Three investment advisers, subsidiaries of Charles Schwab, have been hauled up by the Securities Exchange Commission (SEC). The reason provided is that they made “false and misleading statements” regarding the cash component in Schwab Intelligent Portfolios, its robo-adviser service. In addition, they allocated client funds in a manner that was demonstrated to be less profitable for customers as per their own internal analysis under most market conditions, and they failed to divulge this information.
The robo-adviser portfolios of Schwab retained client assets in the form of cash ranging between 6 and 29.4 percent, as revealed by the SEC, as a pre-set number. This, apparently, was done so that the affiliated bank of Schwab would be able to earn money on the free funds by lending them out. This is significant since the robo-adviser was advertised by Schwab as not having any advisory or hidden fees.
What was not disclosed by the advisers was that this cash allocation was likely to lower returns earned by clients in conditions where equities outperformed cash. The compromise in client earnings would approximately be the same as what levying advisory fees would result in.
What did Schwab Intelligent Portfolios’ disclosures say?
Between March 2015 and November 2018, the mandated disclosures for Schwab’s robo-adviser merely stated that the cash allocation in the portfolios was determined through a “disciplined portfolio construction methodology.” It further said that seeking “optimal return[s]” would be the goal of the robo-adviser.

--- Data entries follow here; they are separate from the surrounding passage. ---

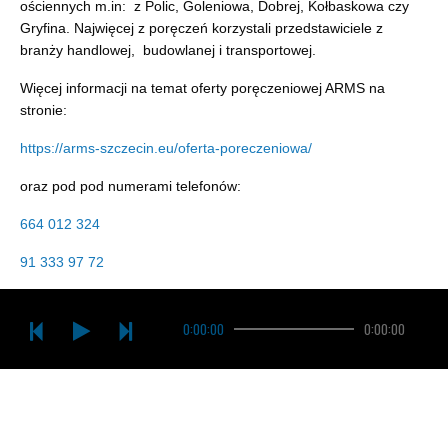
ościennych m.in: z Polic, Goleniowa, Dobrej, Kołbaskowa czy
Gryfina. Najwięcej z poręczeń korzystali przedstawiciele z
branży handlowej, budowlanej i transportowej.
Więcej informacji na temat oferty poręczeniowej ARMS na
stronie:
https://arms-szczecin.eu/oferta-poreczeniowa/
oraz pod pod numerami telefonów:
664 012 324
91 333 97 72
0:00:00
0:00:00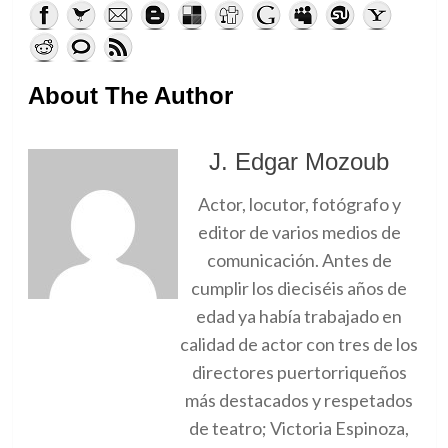
About The Author
J. Edgar Mozoub
Actor, locutor, fotógrafo y
editor de varios medios de
comunicación. Antes de
cumplir los dieciséis años de
edad ya había trabajado en
calidad de actor con tres de los
directores puertorriqueños
más destacados y respetados
de teatro; Victoria Espinoza,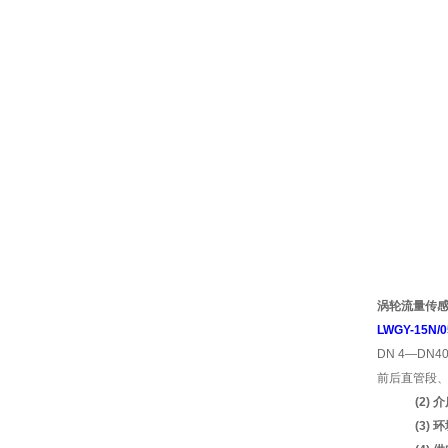
涡轮流量传
LWGY-15N/0
DN 4—DN
前后直管段、
(2)
(3)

According to the SEC, the portfolio’s cash component creating a drag on earnings for clients was demonstrated by Schwab’s internal data, even though their risk would not be proportionately reduced.

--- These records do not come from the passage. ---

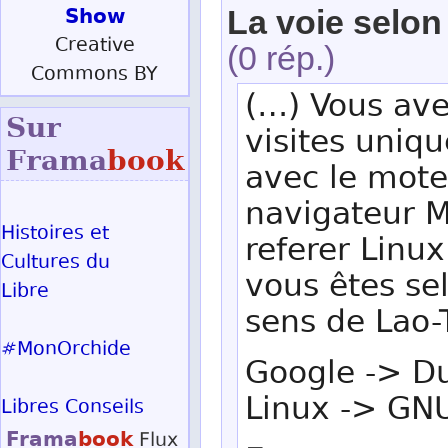
Show
La voie selon
Creative
(0 rép.)
Commons BY
(…) Vous ave
Sur
visites uniq
Frama
book
avec le mote
navigateur M
Histoires et
referer LinuxF
Cultures du
vous êtes se
Libre
sens de Lao-
#MonOrchide
Google -> D
Linux -> GN
Libres Conseils
Frama
book
Flux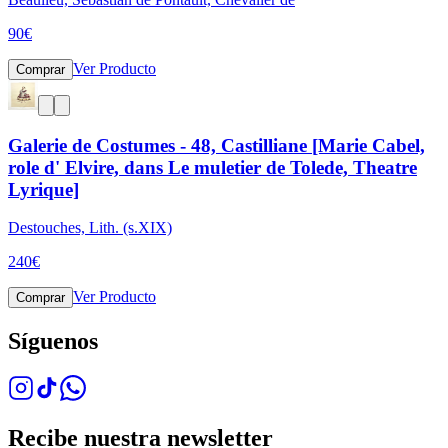
90
€
Ver Producto
Comprar
Galerie de Costumes - 48, Castilliane [Marie Cabel,
role d' Elvire, dans Le muletier de Tolede, Theatre
Lyrique]
Destouches, Lith. (s.XIX)
240
€
Ver Producto
Comprar
Síguenos
Recibe nuestra newsletter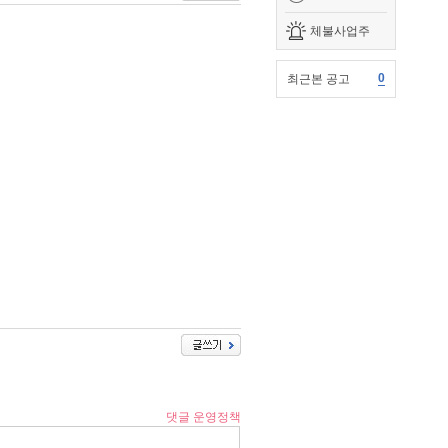
체불사업주
0
최근본 공고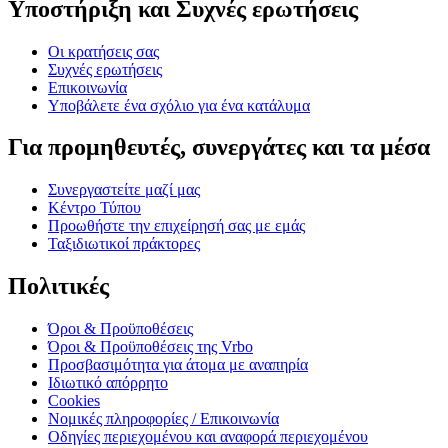
Υποστήριξη και Συχνές ερωτήσεις
Οι κρατήσεις σας
Συχνές ερωτήσεις
Επικοινωνία
Υποβάλετε ένα σχόλιο για ένα κατάλυμα
Για προμηθευτές, συνεργάτες και τα μέσα
Συνεργαστείτε μαζί μας
Κέντρο Τύπου
Προωθήστε την επιχείρησή σας με εμάς
Ταξιδιωτικοί πράκτορες
Πολιτικές
Όροι & Προϋποθέσεις
Όροι & Προϋποθέσεις της Vrbo
Προσβασιμότητα για άτομα με αναπηρία
Ιδιωτικό απόρρητο
Cookies
Νομικές πληροφορίες / Επικοινωνία
Οδηγίες περιεχομένου και αναφορά περιεχομένου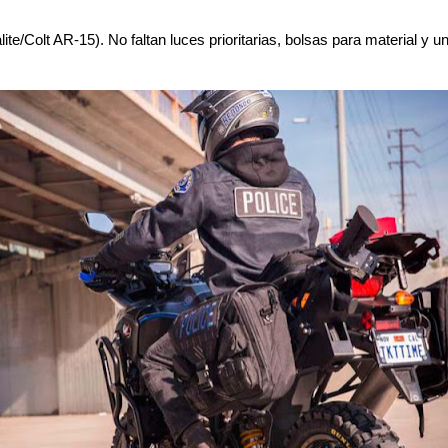
ite/Colt AR-15). No faltan luces prioritarias, bolsas para material y un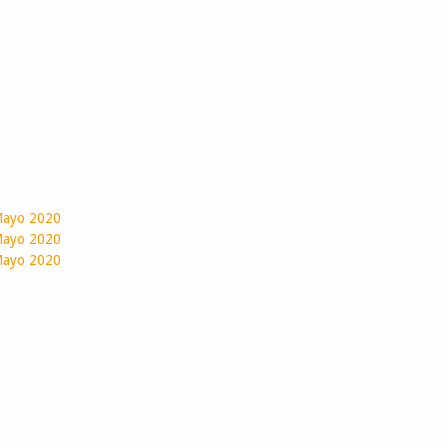
Mayo 2020
 Mayo 2020
 Mayo 2020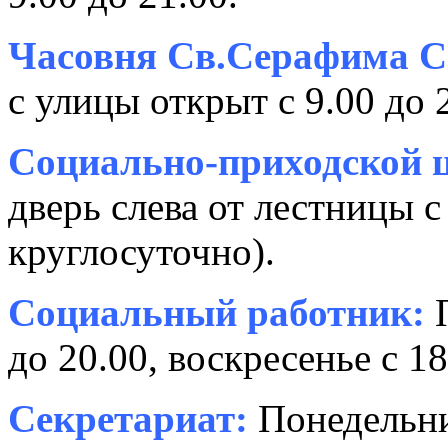
Часовня Св.Серафима С
с улицы открыт с 9.00 до 
Социально-приходской ц
дверь слева от лестницы с
круглосуточно).
Социальный работник:
П
до 20.00, воскресенье с 18
Секретариат:
Понедельник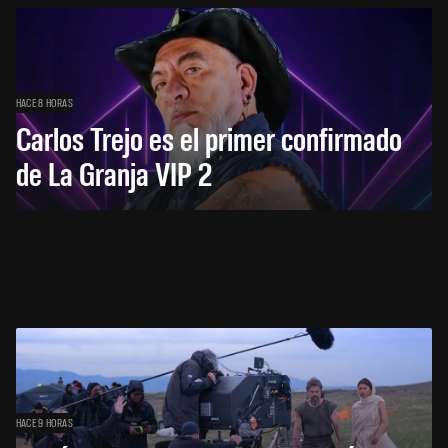
HACE 8 HORAS
Carlos Trejo es el primer confirmado
de La Granja VIP 2
HACE 9 HORAS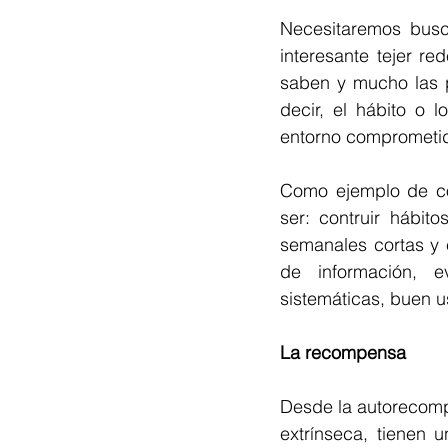
Necesitaremos busc
interesante tejer r
saben y mucho las p
decir, el hábito o 
entorno comprometid
Como ejemplo de co-
ser: contruir hábito
semanales cortas y e
de información, ev
sistemáticas, buen u
La recompensa
Desde la autorecompe
extrínseca, tienen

It has been alleged by the SEC that Schwab unjustly enriched themselves by keeping the difference between the interest they earned on the amount loaned out from the clients’ cash component, and what they paid to clients of the robo-advisers.
According to Gurbir S. Grewal, director of the SEC’s Division of Enforcement, “Schwab claimed that the amount of cash in its robo-adviser portfolios was decided by sophisticated economic algorithms meant to optimize its clients’ returns when in reality it was decided by how much money the company wanted to make. Schwab’s conduct was egregious and [the] action sends a clear message to advisers that they need to be transparent with clients about hidden fees and how such fees affect clients’ returns.”
Without admitting or denying the SEC’s findings, Charles Schwab & Co. Inc., Charles Schwab Investment Advisory Inc., and Schwab Wealth Investment Advisory Inc., investment adviser subsidiaries of Schwab, agreed to a censure and a cease-and-desist order. They also agreed to cough up approximately $52 million in disgorgement and prejudgment interest, and a civil penalty amounting to $135 million.
Additionally, while agreeing to retain an independent consultant to review its policies and procedures relating to their robo-adviser’s disclosures, advertising, and marketing, Schwab also agreed to “cooperate fully” with the SEC.